What you need to do: Please return the listing exactly as written, but without its pictures.
┌──
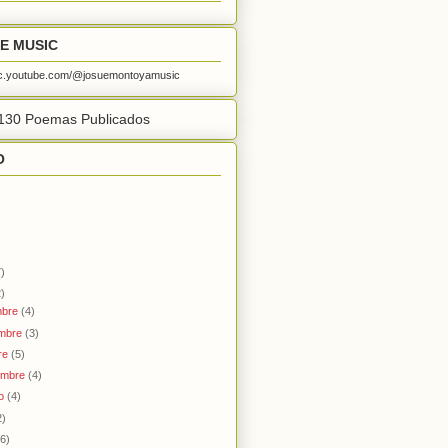
E MUSIC
sic.youtube.com/@josuemontoyamusic
130 Poemas Publicados
O
)
)
mbre
(4)
embre
(3)
re
(5)
embre
(4)
to
(4)
2)
(6)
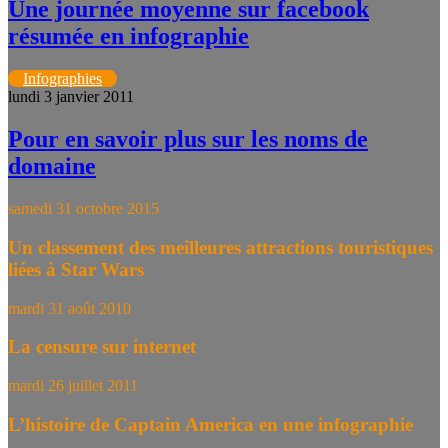
Une journée moyenne sur facebook
résumée en infographie
Infographies
lundi 3 janvier 2011
Pour en savoir plus sur les noms de
domaine
samedi 31 octobre 2015
Un classement des meilleures attractions touristiques
liées à Star Wars
mardi 31 août 2010
La censure sur internet
mardi 26 juillet 2011
L’histoire de Captain America en une infographie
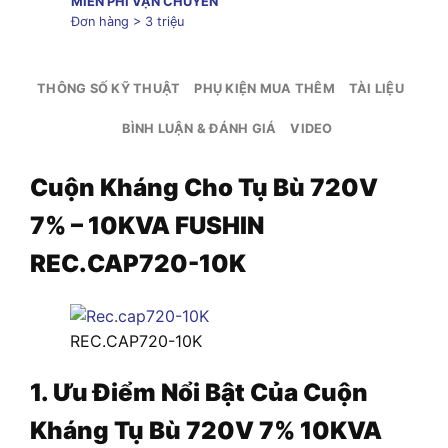
MIỄN PHÍ VẬN CHUYỂN
Đơn hàng > 3 triệu
THÔNG SỐ KỸ THUẬT
PHỤ KIỆN MUA THÊM
TÀI LIỆU
BÌNH LUẬN & ĐÁNH GIÁ
VIDEO
Cuộn Kháng Cho Tụ Bù 720V
7% – 10KVA FUSHIN
REC.CAP720-10K
REC.CAP720-10K
1. Ưu Điểm Nổi Bật Của Cuộn
Kháng Tụ Bù 720V 7% 10KVA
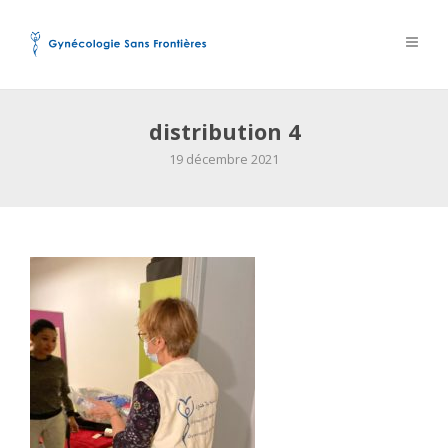
distribution 4
19 décembre 2021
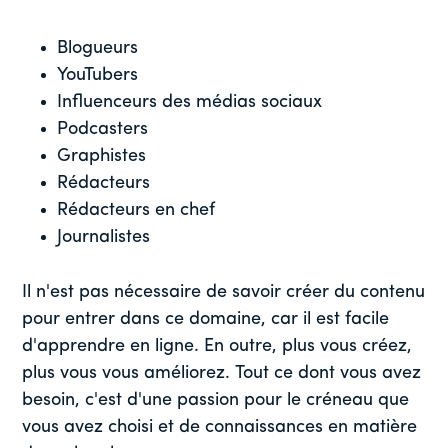
Blogueurs
YouTubers
Influenceurs des médias sociaux
Podcasters
Graphistes
Rédacteurs
Rédacteurs en chef
Journalistes
Il n'est pas nécessaire de savoir créer du contenu
pour entrer dans ce domaine, car il est facile
d'apprendre en ligne. En outre, plus vous créez,
plus vous vous améliorez. Tout ce dont vous avez
besoin, c'est d'une passion pour le créneau que
vous avez choisi et de connaissances en matière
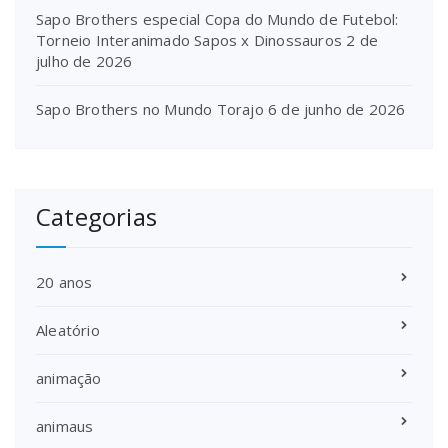
Sapo Brothers especial Copa do Mundo de Futebol:
Torneio Interanimado Sapos x Dinossauros
2 de
julho de 2026
Sapo Brothers no Mundo Torajo
6 de junho de 2026
Categorias
20 anos
Aleatório
animação
animaus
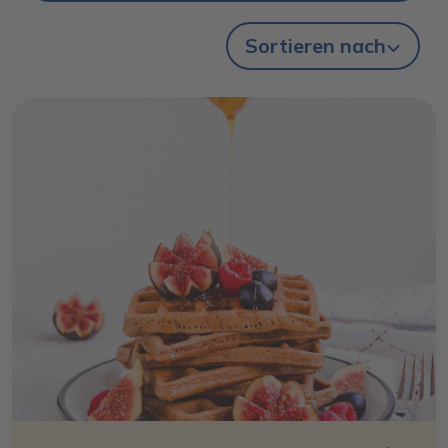
Sortieren nach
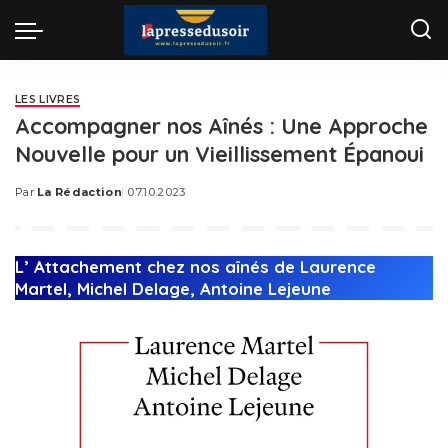
LES LIVRES
Accompagner nos Aînés : Une Approche
Nouvelle pour un Vieillissement Épanoui
Par
La Rédaction
07.10.2023
Posted
by
L’ Attachement chez nos aînés de Laurence
Martel, Michel Delage, Antoine Lejeune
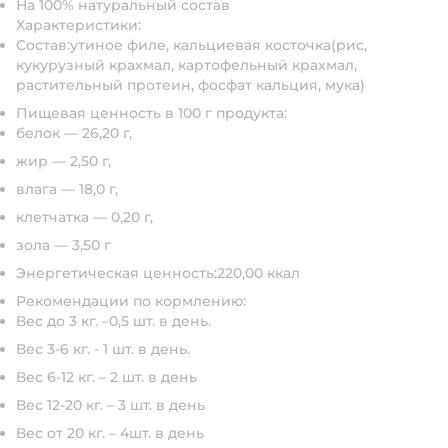
На 100% натуральный состав
Характеристики:
Состав:
утиное филе, кальциевая косточка(рис,
кукурузный крахмал, картофельный крахмал,
растительный протеин, фосфат кальция, мука)
Пищевая ценность в 100 г продукта:
белок — 26,20 г,
жир — 2,50 г,
влага — 18,0 г,
клетчатка — 0,20 г,
зола — 3,50 г
Энергетическая ценность:
220,00 ккал
Рекомендации по кормлению:
Вес до 3 кг. –0,5 шт. в день.
Вес 3-6 кг. - 1 шт. в день.
Вес 6-12 кг. – 2 шт. в день
Вес 12-20 кг. – 3 шт. в день
Вес от 20 кг. – 4шт. в день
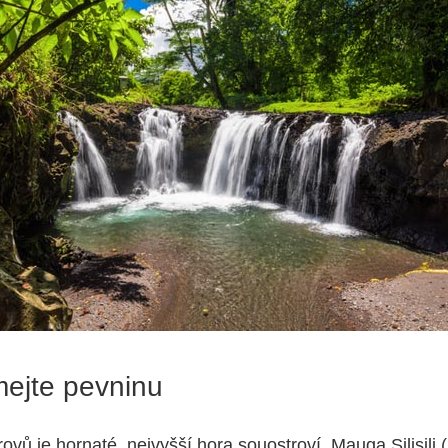
ejte pevninu
rovů je hornaté, nejvyšší hora souostroví, Mauga Silisili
└──
Task result:
E MUSIC
sic.youtube.com/@josuemontoyamusic
130 Poemas Publicados
O
)
)
mbre
(4)
embre
(3)
re
(5)
embre
(4)
to
(4)
2)
(6)
Une journée moyenne sur facebook
résumée en infographie
Infographies
lundi 3 janvier 2011
Pour en savoir plus sur les noms de
domaine
samedi 31 octobre 2015
Un classement des meilleures attractions touristiques
liées à Star Wars
mardi 31 août 2010
La censure sur internet
mardi 26 juillet 2011
L’histoire de Captain America en une infographie
MIỄN PHÍ VẬN CHUYỂN
Đơn hàng > 3 triệu
THÔNG SỐ KỸ THUẬT
PHỤ KIỆN MUA THÊM
TÀI LIỆU
BÌNH LUẬN & ĐÁNH GIÁ
VIDEO
Cuộn Kháng Cho Tụ Bù 720V
7% – 10KVA FUSHIN
REC.CAP720-10K
REC.CAP720-10K
1. Ưu Điểm Nổi Bật Của Cuộn
Kháng Tụ Bù 720V 7% 10KVA
distribution 4
19 décembre 2021
Blogueurs
YouTubers
Influenceurs des médias sociaux
Podcasters
Graphistes
Rédacteurs
Rédacteurs en chef
Journalistes
Il n'est pas nécessaire de savoir créer du contenu
pour entrer dans ce domaine, car il est facile
d'apprendre en ligne. En outre, plus vous créez,
plus vous vous améliorez. Tout ce dont vous avez
besoin, c'est d'une passion pour le créneau que
vous avez choisi et de connaissances en matière
Sapo Brothers especial Copa do Mundo de Futebol:
Torneio Interanimado Sapos x Dinossauros
2 de
julho de 2026
Sapo Brothers no Mundo Torajo
6 de junho de 2026
Categorias
20 anos
Aleatório
animação
animaus
Sortieren nach
LES LIVRES
Accompagner nos Aînés : Une Approche
Nouvelle pour un Vieillissement Épanoui
Par
La Rédaction
07.10.2023
Posted
by
L’ Attachement chez nos aînés de Laurence
Martel, Michel Delage, Antoine Lejeune
На 100% натуральный состав
Характеристики:
Состав:
утиное филе, кальциевая косточка(рис,
кукурузный крахмал, картофельный крахмал,
растительный протеин, фосфат кальция, мука)
Пищевая ценность в 100 г продукта:
белок — 26,20 г,
жир — 2,50 г,
влага — 18,0 г,
клетчатка — 0,20 г,
зола — 3,50 г
Энергетическая ценность:
220,00 ккал
Рекомендации по кормлению:
Вес до 3 кг. –0,5 шт. в день.
Вес 3-6 кг. - 1 шт. в день.
Вес 6-12 кг. – 2 шт. в день
Вес 12-20 кг. – 3 шт. в день
Вес от 20 кг. – 4шт. в день
ejte pevninu
rovů je hornaté, nejvyšší hora souostroví, Mauga Silisili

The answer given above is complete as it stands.